[Start of Attachment]

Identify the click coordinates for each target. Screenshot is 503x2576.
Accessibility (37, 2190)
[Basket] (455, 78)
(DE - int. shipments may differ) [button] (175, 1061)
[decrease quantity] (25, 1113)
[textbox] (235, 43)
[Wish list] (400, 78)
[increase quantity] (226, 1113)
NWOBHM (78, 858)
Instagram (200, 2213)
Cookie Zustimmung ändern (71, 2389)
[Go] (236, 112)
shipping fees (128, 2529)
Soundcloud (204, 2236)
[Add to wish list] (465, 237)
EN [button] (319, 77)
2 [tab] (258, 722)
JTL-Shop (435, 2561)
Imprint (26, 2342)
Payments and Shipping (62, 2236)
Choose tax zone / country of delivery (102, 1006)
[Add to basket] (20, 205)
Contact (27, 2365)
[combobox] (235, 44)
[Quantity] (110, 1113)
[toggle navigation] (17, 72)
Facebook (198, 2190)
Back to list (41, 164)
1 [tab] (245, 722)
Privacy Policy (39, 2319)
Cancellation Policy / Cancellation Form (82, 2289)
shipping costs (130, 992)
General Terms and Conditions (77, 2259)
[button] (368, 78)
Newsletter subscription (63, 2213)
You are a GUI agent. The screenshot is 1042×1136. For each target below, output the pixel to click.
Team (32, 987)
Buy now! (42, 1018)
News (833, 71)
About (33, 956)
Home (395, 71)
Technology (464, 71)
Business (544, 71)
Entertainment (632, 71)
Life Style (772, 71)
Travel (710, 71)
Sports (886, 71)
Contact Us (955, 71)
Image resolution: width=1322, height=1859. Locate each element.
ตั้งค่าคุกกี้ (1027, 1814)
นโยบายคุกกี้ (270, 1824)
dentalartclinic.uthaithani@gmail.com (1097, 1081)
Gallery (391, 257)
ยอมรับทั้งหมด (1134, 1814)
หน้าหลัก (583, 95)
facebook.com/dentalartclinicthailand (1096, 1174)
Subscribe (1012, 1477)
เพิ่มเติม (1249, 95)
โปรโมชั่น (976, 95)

[End of Attachment]

ACTIVITY
Please transcribe the listing in its entirety, exactly.

WRITTEN ANSWER
Identify the click coordinates for each target. Screenshot is 503x2576.
Accessibility (37, 2190)
[Basket] (455, 78)
(DE - int. shipments may differ) [button] (175, 1061)
[decrease quantity] (25, 1113)
[textbox] (235, 43)
[Wish list] (400, 78)
[increase quantity] (226, 1113)
NWOBHM (78, 858)
Instagram (200, 2213)
Cookie Zustimmung ändern (71, 2389)
[Go] (236, 112)
shipping fees (128, 2529)
Soundcloud (204, 2236)
[Add to wish list] (465, 237)
EN [button] (319, 77)
2 [tab] (258, 722)
JTL-Shop (435, 2561)
Imprint (26, 2342)
Payments and Shipping (62, 2236)
Choose tax zone / country of delivery (102, 1006)
[Add to basket] (20, 205)
Contact (27, 2365)
[combobox] (235, 44)
[Quantity] (110, 1113)
[toggle navigation] (17, 72)
Facebook (198, 2190)
Back to list (41, 164)
1 [tab] (245, 722)
Privacy Policy (39, 2319)
Cancellation Policy / Cancellation Form (82, 2289)
shipping costs (130, 992)
General Terms and Conditions (77, 2259)
[button] (368, 78)
Newsletter subscription (63, 2213)
You are a GUI agent. The screenshot is 1042×1136. For each target below, output the pixel to click.
Team (32, 987)
Buy now! (42, 1018)
News (833, 71)
About (33, 956)
Home (395, 71)
Technology (464, 71)
Business (544, 71)
Entertainment (632, 71)
Life Style (772, 71)
Travel (710, 71)
Sports (886, 71)
Contact Us (955, 71)
Image resolution: width=1322, height=1859. Locate each element.
ตั้งค่าคุกกี้ (1027, 1814)
นโยบายคุกกี้ (270, 1824)
dentalartclinic.uthaithani@gmail.com (1097, 1081)
Gallery (391, 257)
ยอมรับทั้งหมด (1134, 1814)
หน้าหลัก (583, 95)
facebook.com/dentalartclinicthailand (1096, 1174)
Subscribe (1012, 1477)
เพิ่มเติม (1249, 95)
โปรโมชั่น (976, 95)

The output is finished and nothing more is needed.